Fully local: UniProt Swiss‑Prot + TrEMBL DIAMOND database with taxonomy metadata
Optional exclusion of unwanted taxa

Requirements

Linux environment for database build (tested on Ubuntu; search also works under WSL)
DIAMOND ≥ 2.1.x compiled with taxonomy support
curl, awk, gzip, coreutils (for the provided build script)
Disk space: ≈ 120–150 GB (TrEMBL + Swiss‑Prot FASTA + DIAMOND index + temporary files)
RAM: ≥ 32 GB recommended for faster makedb sorting (less will still work, slower)
Python ≥ 3.9
Conda or Mamba (recommended for dependency management)

Python Dependencies

See environment.yml for the complete list of dependencies. Main packages include:

BioPython
NumPy, Pandas
scikit-learn
openpyxl
matplotlib
requests

Installation

Database Setup (Required for Both Conda and Docker)

Before using Brownaming, you must create the local DIAMOND database:

Clone repository:

git clone <repo_url>
cd Brownaming

Create or edit config.json:

{
    "local_db_path": "/path/to/brownaming_db"
}

Run the database build script:

./create_local_db.sh

What it does:

Downloads UniProt Swiss‑Prot + TrEMBL (current release)
Extracts TaxIDs from FASTA headers (OX=)
Generates taxonmap.tsv, taxonomy JSON caches (parent/rank/children)
Builds two DIAMOND databases:
- full (Swiss‑Prot + TrEMBL)
- swissprot (Swiss‑Prot only)

Duration: ~8 h

Option 1: Conda/Mamba

Create conda environment:

conda env create -f environment.yml
conda activate brownaming

Running Brownaming

# Basic run
python main.py -p /path/to/query.fasta -s 83333 --threads 16

# SwissProt only
python main.py -p /path/to/query.fasta -s 83333 --swissprot-only

# Specify database path explicitly (overrides config.json)
python main.py -p /path/to/query.fasta -s 83333 --local-db /custom/path/to/db

# Specify custom final output directory
python main.py -p /path/to/query.fasta -s 83333 --working-dir /custom/output/path

# Resume run
python main.py --resume 2026-02-24-14-30-83333

Brownaming always executes in: runs/YYYY-MM-DD-HH-MM-TAXID/

If --working-dir is provided, the run directory is moved to that destination only after successful completion.

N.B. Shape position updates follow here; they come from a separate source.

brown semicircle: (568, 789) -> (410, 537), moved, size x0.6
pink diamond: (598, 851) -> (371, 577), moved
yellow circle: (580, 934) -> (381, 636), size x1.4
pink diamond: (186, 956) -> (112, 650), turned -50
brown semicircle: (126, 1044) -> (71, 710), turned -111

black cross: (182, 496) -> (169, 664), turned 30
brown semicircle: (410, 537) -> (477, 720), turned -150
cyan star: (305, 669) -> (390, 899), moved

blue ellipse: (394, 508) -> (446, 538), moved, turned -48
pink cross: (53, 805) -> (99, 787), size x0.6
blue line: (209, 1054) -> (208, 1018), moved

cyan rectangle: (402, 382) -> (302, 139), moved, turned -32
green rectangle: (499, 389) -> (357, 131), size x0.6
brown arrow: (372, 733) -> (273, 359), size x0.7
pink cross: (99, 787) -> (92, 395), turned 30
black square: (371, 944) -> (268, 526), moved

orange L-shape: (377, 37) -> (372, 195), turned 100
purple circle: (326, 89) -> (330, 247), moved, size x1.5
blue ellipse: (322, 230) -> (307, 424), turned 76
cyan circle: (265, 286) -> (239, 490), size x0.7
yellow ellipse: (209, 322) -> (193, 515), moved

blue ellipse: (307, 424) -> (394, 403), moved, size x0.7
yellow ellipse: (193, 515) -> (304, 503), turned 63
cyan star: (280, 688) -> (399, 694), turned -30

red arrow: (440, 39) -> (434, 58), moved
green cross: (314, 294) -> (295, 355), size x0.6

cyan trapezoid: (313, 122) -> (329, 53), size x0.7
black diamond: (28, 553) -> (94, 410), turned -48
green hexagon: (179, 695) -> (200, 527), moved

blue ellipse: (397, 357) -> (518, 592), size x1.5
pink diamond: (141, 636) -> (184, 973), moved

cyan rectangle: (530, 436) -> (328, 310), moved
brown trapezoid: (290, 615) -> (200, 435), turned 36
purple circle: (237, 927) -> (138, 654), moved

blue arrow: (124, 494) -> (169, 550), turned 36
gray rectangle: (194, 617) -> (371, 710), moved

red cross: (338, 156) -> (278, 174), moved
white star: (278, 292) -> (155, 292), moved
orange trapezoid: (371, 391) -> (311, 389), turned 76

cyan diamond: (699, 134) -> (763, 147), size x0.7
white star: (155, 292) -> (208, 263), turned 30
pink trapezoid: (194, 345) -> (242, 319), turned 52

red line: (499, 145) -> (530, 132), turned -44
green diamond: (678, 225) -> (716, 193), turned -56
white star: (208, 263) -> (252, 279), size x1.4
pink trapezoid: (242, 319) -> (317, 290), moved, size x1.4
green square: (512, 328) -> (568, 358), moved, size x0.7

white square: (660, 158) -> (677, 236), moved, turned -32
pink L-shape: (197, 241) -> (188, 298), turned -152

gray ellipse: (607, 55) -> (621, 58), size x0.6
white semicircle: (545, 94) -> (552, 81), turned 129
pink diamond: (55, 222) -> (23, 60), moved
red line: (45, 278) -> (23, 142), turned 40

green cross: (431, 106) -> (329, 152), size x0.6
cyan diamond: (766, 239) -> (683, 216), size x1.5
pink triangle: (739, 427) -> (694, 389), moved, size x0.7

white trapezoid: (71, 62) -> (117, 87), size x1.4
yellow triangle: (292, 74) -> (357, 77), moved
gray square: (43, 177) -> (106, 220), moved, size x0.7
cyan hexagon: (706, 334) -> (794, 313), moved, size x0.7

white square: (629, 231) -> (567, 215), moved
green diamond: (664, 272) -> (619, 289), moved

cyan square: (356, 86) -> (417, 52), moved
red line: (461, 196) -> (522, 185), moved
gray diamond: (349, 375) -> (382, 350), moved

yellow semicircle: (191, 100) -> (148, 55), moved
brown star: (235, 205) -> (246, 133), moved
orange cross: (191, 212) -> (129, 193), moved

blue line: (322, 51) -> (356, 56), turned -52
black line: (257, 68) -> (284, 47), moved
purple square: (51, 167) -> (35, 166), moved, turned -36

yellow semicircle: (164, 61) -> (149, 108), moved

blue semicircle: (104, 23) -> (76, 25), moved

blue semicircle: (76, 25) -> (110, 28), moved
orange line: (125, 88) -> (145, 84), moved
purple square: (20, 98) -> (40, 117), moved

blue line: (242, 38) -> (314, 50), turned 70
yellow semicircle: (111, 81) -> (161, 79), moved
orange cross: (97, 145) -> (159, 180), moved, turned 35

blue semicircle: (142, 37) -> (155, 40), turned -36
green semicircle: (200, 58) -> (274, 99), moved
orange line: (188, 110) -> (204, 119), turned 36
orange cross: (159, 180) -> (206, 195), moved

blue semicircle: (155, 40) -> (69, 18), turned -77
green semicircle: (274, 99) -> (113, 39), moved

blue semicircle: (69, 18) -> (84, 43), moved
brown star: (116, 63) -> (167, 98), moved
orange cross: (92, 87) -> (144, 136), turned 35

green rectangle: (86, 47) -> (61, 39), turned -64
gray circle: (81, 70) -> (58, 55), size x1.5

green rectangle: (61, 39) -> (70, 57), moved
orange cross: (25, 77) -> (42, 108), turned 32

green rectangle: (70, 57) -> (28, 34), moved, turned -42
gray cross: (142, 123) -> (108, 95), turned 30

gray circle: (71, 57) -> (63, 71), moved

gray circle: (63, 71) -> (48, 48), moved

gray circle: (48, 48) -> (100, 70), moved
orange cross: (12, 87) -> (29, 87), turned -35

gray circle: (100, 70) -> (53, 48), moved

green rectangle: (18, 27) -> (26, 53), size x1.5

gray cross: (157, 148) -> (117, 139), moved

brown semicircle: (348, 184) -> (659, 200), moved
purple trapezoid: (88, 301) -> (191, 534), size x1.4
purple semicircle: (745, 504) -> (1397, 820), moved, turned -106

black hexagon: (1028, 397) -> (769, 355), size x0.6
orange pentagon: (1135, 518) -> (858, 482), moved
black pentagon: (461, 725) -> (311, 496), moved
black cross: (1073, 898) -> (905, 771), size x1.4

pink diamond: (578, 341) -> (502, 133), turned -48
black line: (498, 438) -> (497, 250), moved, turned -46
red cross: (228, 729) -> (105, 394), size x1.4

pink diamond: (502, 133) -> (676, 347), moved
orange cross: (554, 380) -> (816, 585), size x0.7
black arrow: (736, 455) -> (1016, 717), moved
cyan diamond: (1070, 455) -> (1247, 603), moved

Improving Runtime Predictions

After running several analyses, update the time prediction model:

# Activate environment (if not already active)
conda activate brownaming

# Generate updated dataset from all run logs
cd time_prediction_model/
python create_data.py

# Retrain the model
python train_model.py

The more analyses you run, the more accurate the time estimates become.

Option 2: Docker

Docker provides an isolated, reproducible environment.

Build Docker image

docker build -t brownaming .

Configuration

The wrapper script brownaming-compose automatically:

Reads database path from config.json
Detects and mounts the directory containing your input file

Make the script executable:

chmod +x brownaming-compose

Running Brownaming

Use absolute paths for your input files:

# Basic run
./brownaming-compose run --rm brownaming \
  python main.py -p /absolute/path/to/query.fasta -s 83333 --threads 16

# SwissProt only
./brownaming-compose run --rm brownaming \
  python main.py -p /absolute/path/to/query.fasta -s 83333 --swissprot-only

# Specify database path explicitly (overrides config.json)
./brownaming-compose run --rm brownaming \
  python main.py -p /absolute/path/to/query.fasta -s 83333 --local-db /path/to/db

# Specify custom final output directory
./brownaming-compose run --rm brownaming \
  python main.py -p /absolute/path/to/query.fasta -s 83333 --working-dir /custom/output/path

# Resume run
./brownaming-compose run --rm brownaming \
  python main.py --resume 2026-02-24-14-30-83333

Brownaming always executes in: runs/YYYY-MM-DD-HH-MM-TAXID/

If --working-dir is provided, the run directory is moved to that destination only after successful completion.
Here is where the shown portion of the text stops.